Repsect for the Aged Day (known in Japanese as Keiro no Hi) is not exactly a holiday that most travelers will notice. Like Labor Day or Presidents’ Day in the United States, the only indication of this national holiday may be more crowded roads or trains for the three-day weekend.
But Respect for the Aged Day is important to note, considering the size of Japan’s population currently over the age of 60. Perhaps the most visible commemoration of the day are the keirokai ceremonies – these are often performed by local schoolchildren for the community’s senior citizens and feature songs and dances. Seniors might be treated to lunch, or tea and snacks as well. In some communities, volunteers deliver obento boxes (lunch boxes) to senior residents.
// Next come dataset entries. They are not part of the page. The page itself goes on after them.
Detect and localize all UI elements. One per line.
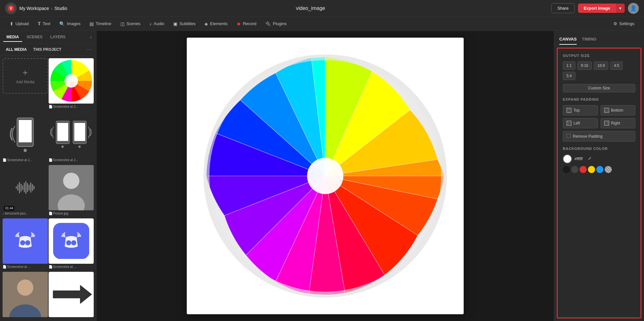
media-label-phone1: Screenshot at J... [7,158,32,162]
timeline-icon: ▤ [90,21,94,26]
pad-left-button[interactable]: Left [563,118,598,128]
remove-padding-button[interactable]: Remove Padding [563,131,635,142]
svg-rect-53 [605,109,608,111]
background-color-section: BACKGROUND COLOR #ffffff [563,147,635,173]
toolbar-timeline[interactable]: ▤ Timeline [85,19,116,28]
ratio-4x5[interactable]: 4:5 [610,61,623,70]
tab-timing[interactable]: TIMING [582,37,597,45]
swatch-red[interactable] [580,166,587,173]
logo-area: V My Workspace › Studio [5,3,67,14]
toolbar-subtitles[interactable]: ▣ Subtitles [169,19,200,28]
photo-file-icon: 📄 [49,212,52,215]
ratio-16x9[interactable]: 16:9 [594,61,608,70]
svg-point-17 [20,240,25,245]
toolbar-text[interactable]: T Text [33,19,55,28]
pad-top-button[interactable]: Top [563,105,598,115]
media-item-arrow[interactable] [49,272,94,318]
toolbar-plugins[interactable]: 🔌 Plugins [261,19,291,28]
current-color-swatch[interactable] [563,154,572,163]
toolbar-plugins-label: Plugins [273,21,287,26]
svg-rect-55 [569,122,571,124]
svg-rect-8 [57,123,68,141]
toolbar-images[interactable]: 🔍 Images [55,19,85,28]
avatar[interactable]: 👤 [628,3,639,14]
expand-padding-section: EXPAND PADDING Top Bottom [563,97,635,142]
media-item-discord2[interactable]: 📄 Screenshot at ... [49,218,94,271]
ratio-5x4[interactable]: 5:4 [563,72,575,80]
subtitles-icon: ▣ [173,21,177,26]
bg-color-title: BACKGROUND COLOR [563,147,635,151]
toolbar-subtitles-label: Subtitles [179,21,195,26]
custom-size-button[interactable]: Custom Size [563,84,635,92]
filter-this-project[interactable]: THIS PROJECT [31,46,63,53]
collapse-panel-button[interactable]: ‹ [89,33,93,41]
add-media-label: Add Media [16,80,34,84]
toolbar-upload[interactable]: ⬆ Upload [5,19,33,28]
tab-scenes[interactable]: SCENES [24,33,46,42]
swatch-dark-gray[interactable] [571,166,578,173]
ratio-9x16[interactable]: 9:16 [577,61,592,70]
breadcrumb-workspace[interactable]: My Workspace [19,6,49,11]
top-actions: Share Export Image ▾ 👤 [551,3,639,14]
export-button[interactable]: Export Image [578,4,616,13]
pad-bottom-label: Bottom [611,108,623,113]
media-item-discord1[interactable]: 📄 Screenshot at ... [3,218,48,271]
media-filter-bar: ALL MEDIA THIS PROJECT ··· [0,44,96,56]
settings-label: Settings [619,21,634,26]
settings-button[interactable]: ⚙ Settings [609,19,639,28]
eyedropper-button[interactable] [585,155,593,163]
discord1-file-icon: 📄 [3,265,6,269]
toolbar-scenes-label: Scenes [127,21,140,26]
add-media-item[interactable]: + Add Media [3,58,48,111]
audio-file-icon: ♪ [3,212,4,215]
toolbar: ⬆ Upload T Text 🔍 Images ▤ Timeline ◫ Sc… [0,17,644,31]
media-item-audio[interactable]: 01:44 ♪ bensound-jazz... [3,165,48,218]
tab-media[interactable]: MEDIA [3,33,22,42]
canvas-settings-panel: OUTPUT SIZE 1:1 9:16 16:9 4:5 5:4 Custom… [557,48,641,318]
upload-icon: ⬆ [10,21,14,26]
export-button-group: Export Image ▾ [578,4,625,13]
audio-icon: ♪ [149,21,152,26]
svg-point-9 [61,145,63,148]
svg-point-6 [24,149,27,152]
media-item-phone2[interactable]: 📄 Screenshot at J... [49,112,94,164]
pad-bottom-button[interactable]: Bottom [601,105,636,115]
toolbar-scenes[interactable]: ◫ Scenes [116,19,145,28]
media-label-photo: Picture.jpg [53,211,68,216]
images-icon: 🔍 [59,21,65,26]
add-media-plus-icon: + [23,68,28,78]
swatch-yellow[interactable] [588,166,595,173]
more-options-button[interactable]: ··· [86,47,92,52]
swatch-black[interactable] [563,166,570,173]
media-item-photo[interactable]: 📄 Picture.jpg [49,165,94,218]
tab-layers[interactable]: LAYERS [47,33,69,42]
file-icon-phone1: 📄 [3,158,6,162]
media-label-audio: bensound-jazz... [5,211,28,216]
ratio-1x1[interactable]: 1:1 [563,61,575,70]
svg-rect-5 [19,120,32,142]
media-item-colorwheel[interactable]: 📄 Screenshot at J... [49,58,94,111]
canvas-area [97,31,554,321]
plugins-icon: 🔌 [265,21,271,26]
toolbar-record[interactable]: ⏺ Record [232,19,261,28]
svg-rect-54 [567,122,568,125]
pad-right-label: Right [611,121,620,125]
filter-all-media[interactable]: ALL MEDIA [4,46,29,53]
swatch-blue[interactable] [596,166,603,173]
pad-right-button[interactable]: Right [601,118,636,128]
breadcrumb-studio[interactable]: Studio [54,6,67,11]
panel-tabs: MEDIA SCENES LAYERS ‹ [0,31,96,44]
media-item-person[interactable] [3,272,48,318]
swatch-transparent[interactable] [605,166,612,173]
svg-rect-57 [605,122,607,124]
toolbar-audio[interactable]: ♪ Audio [145,19,169,28]
svg-rect-58 [567,134,571,138]
share-button[interactable]: Share [551,3,575,13]
media-item-phone1[interactable]: 📄 Screenshot at J... [3,112,48,164]
export-dropdown-button[interactable]: ▾ [616,4,625,13]
text-icon: T [38,21,41,26]
tab-canvas[interactable]: CANVAS [559,37,577,45]
svg-point-14 [63,173,79,189]
svg-point-18 [25,240,30,245]
toolbar-elements[interactable]: ◈ Elements [200,19,232,28]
None of this is anything you’re likely to notice as a tourist in Japan; even after living here for several years, I still haven’t actually seen a keirokai (though I am convinced the elementary school behind my house in Okinawa ran keirokai and Sports Day practice together, making for one LONG month of loudspeakers blaring). But what you will likely see are the scores of elderly Japanese. Like most developed nations around the world, Japan’s population is aging rapidly. Couple that with a severely declining birthrate and those with gray hair are fast outpacing the youth of Japan. And unlike in some other countries, Japan’s senior citizens tend to live for a long time – women live an average of 85.9 years, while men clock out around 79.4 years.If you happen to be in Japan this weekend, prepare for crowds at certain tourist sights (especially those having ANYTHING to do with fall leaves) and maybe, while you’re at it, offer your hand to an elderly person crossing the street. It’ll make their day even more meaningful.